## Task directions:
Which of the lines in the data below contain the string "know"? Copy each of them.

------------------------------------------------------------------------

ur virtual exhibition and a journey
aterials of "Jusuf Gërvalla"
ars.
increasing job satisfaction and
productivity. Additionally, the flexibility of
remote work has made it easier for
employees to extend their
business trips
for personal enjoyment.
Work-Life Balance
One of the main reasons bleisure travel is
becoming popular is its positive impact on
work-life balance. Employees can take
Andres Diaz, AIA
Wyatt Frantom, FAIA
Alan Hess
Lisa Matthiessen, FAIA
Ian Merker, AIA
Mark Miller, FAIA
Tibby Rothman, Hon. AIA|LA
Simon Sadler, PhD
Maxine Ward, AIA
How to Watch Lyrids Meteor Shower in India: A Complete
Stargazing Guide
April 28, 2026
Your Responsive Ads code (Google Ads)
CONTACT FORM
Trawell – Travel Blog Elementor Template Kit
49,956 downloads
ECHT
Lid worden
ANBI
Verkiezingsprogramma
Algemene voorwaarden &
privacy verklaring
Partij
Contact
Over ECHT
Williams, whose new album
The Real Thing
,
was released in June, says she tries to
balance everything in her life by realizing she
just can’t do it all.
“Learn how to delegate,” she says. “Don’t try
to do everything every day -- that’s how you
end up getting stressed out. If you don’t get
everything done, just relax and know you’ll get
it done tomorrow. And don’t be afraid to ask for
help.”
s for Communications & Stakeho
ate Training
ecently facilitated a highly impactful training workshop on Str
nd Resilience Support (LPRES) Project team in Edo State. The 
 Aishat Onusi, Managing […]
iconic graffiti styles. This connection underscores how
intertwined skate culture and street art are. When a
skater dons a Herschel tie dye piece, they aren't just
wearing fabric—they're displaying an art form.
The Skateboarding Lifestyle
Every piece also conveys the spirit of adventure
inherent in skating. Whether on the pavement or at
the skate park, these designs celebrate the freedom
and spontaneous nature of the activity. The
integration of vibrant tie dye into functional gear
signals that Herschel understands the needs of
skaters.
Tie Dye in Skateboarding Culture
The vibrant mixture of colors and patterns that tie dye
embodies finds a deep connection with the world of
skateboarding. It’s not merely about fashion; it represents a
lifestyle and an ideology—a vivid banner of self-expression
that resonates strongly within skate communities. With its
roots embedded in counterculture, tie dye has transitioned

------------------------------------------------------------------------

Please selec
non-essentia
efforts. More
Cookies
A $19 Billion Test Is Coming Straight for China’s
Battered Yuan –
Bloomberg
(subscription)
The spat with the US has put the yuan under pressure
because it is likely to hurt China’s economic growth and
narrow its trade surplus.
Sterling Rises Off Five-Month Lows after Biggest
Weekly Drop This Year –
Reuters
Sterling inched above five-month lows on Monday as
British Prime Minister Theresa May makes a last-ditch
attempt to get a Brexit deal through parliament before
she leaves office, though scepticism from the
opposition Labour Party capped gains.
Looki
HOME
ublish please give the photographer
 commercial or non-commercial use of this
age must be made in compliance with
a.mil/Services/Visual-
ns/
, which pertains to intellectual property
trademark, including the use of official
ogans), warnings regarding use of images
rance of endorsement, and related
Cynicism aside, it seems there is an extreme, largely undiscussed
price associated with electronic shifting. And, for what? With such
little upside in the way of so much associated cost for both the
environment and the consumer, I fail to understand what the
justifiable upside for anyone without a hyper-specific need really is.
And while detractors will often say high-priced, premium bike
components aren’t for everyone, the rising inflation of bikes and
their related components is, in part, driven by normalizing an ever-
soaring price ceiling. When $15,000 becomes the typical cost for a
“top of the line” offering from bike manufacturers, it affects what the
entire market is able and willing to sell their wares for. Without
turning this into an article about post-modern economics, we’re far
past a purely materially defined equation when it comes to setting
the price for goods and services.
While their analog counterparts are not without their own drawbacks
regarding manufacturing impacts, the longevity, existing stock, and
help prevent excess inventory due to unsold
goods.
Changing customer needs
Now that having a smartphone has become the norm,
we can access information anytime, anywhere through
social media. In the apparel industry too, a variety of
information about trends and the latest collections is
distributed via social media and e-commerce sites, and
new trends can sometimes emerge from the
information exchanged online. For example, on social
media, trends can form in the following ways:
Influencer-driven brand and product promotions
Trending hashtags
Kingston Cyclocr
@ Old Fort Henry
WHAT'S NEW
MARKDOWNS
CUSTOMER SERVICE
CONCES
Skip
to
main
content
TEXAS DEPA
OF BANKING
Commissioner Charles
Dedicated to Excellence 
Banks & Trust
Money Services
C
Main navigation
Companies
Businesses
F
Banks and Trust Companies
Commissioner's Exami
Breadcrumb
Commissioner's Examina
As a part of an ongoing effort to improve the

------------------------------------------------------------------------

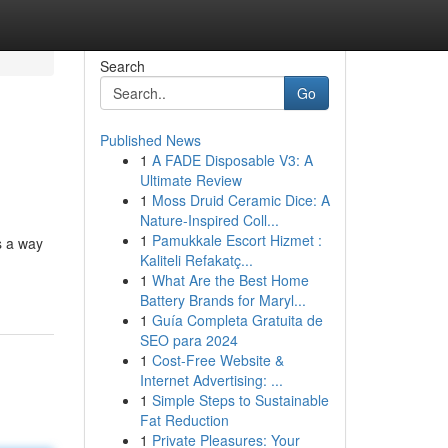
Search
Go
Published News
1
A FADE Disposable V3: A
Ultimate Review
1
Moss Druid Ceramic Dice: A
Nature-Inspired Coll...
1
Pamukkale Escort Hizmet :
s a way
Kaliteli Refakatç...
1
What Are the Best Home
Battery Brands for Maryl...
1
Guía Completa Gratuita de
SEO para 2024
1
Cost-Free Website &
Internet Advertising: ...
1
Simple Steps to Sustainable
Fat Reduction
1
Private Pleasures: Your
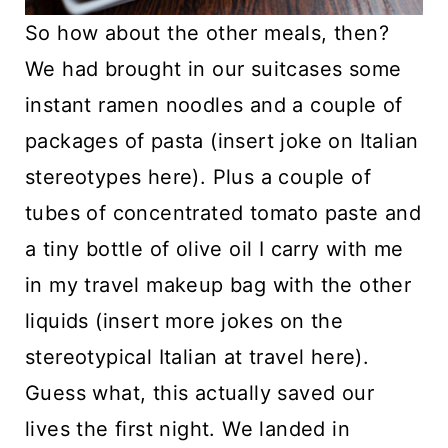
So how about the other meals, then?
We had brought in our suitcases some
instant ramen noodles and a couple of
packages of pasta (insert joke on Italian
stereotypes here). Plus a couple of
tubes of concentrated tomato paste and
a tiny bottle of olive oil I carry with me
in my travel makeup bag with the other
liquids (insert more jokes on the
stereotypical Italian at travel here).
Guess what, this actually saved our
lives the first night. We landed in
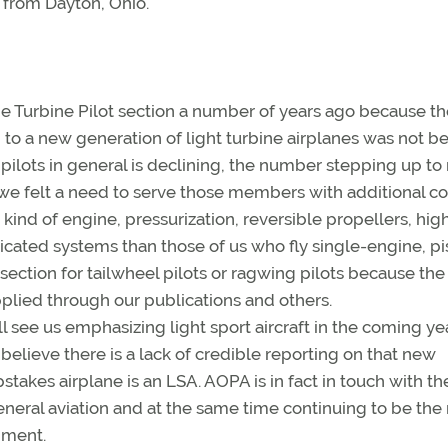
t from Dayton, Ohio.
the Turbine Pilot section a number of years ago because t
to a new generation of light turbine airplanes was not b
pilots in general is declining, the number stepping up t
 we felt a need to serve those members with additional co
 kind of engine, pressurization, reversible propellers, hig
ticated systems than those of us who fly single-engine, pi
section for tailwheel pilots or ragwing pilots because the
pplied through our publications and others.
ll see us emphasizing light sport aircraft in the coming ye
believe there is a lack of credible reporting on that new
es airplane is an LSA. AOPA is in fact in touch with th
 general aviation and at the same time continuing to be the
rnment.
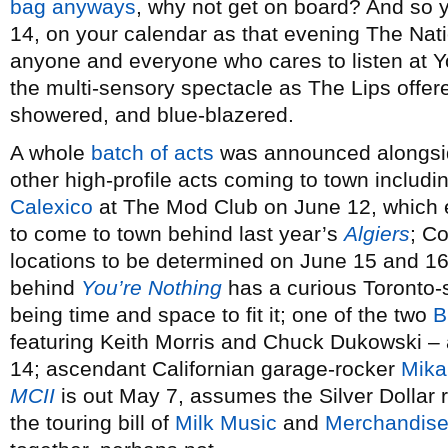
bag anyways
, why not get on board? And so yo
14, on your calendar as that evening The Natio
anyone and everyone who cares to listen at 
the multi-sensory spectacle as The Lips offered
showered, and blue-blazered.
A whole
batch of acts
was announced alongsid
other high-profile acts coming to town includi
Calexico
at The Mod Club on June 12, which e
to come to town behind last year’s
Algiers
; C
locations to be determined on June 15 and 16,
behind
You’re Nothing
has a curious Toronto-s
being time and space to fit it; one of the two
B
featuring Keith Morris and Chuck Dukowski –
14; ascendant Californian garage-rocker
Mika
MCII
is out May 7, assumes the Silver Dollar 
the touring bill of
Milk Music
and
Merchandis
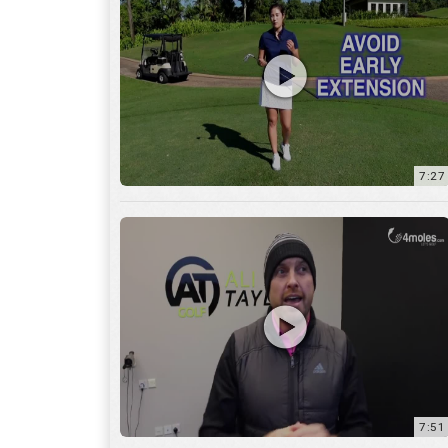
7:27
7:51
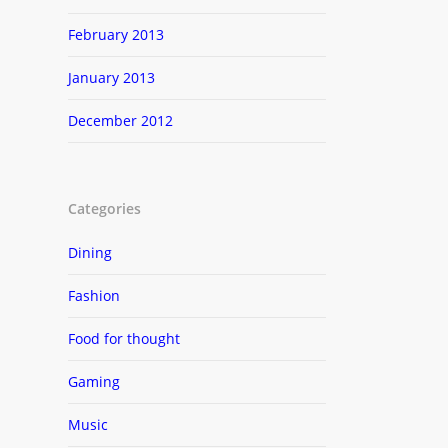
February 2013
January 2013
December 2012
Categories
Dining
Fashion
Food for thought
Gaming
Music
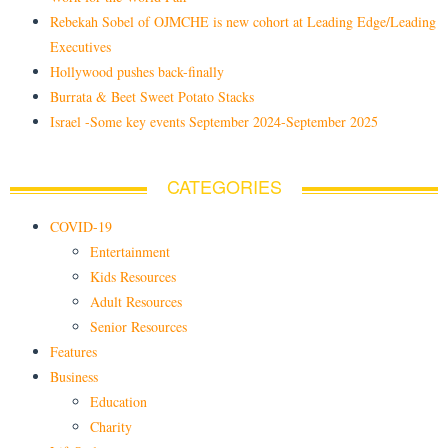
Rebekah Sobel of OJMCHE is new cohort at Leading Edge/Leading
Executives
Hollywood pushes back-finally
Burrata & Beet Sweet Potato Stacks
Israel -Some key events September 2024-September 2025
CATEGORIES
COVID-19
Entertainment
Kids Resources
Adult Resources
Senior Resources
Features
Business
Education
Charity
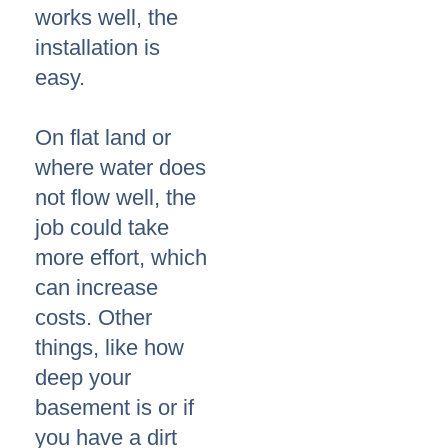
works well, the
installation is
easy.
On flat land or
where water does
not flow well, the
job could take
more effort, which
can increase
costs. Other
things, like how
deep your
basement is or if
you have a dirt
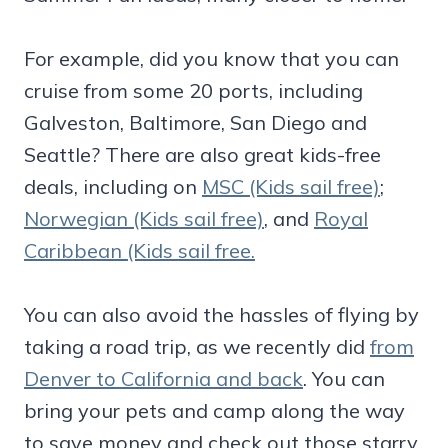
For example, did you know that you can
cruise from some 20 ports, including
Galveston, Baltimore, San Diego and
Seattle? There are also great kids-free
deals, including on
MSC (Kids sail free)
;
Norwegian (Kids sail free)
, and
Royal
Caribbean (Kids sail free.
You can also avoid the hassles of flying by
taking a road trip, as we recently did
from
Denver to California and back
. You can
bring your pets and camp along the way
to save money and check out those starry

------------------------------------------------------------------------

## The answer:
everything done, just relax and know you’ll get
For example, did you know that you can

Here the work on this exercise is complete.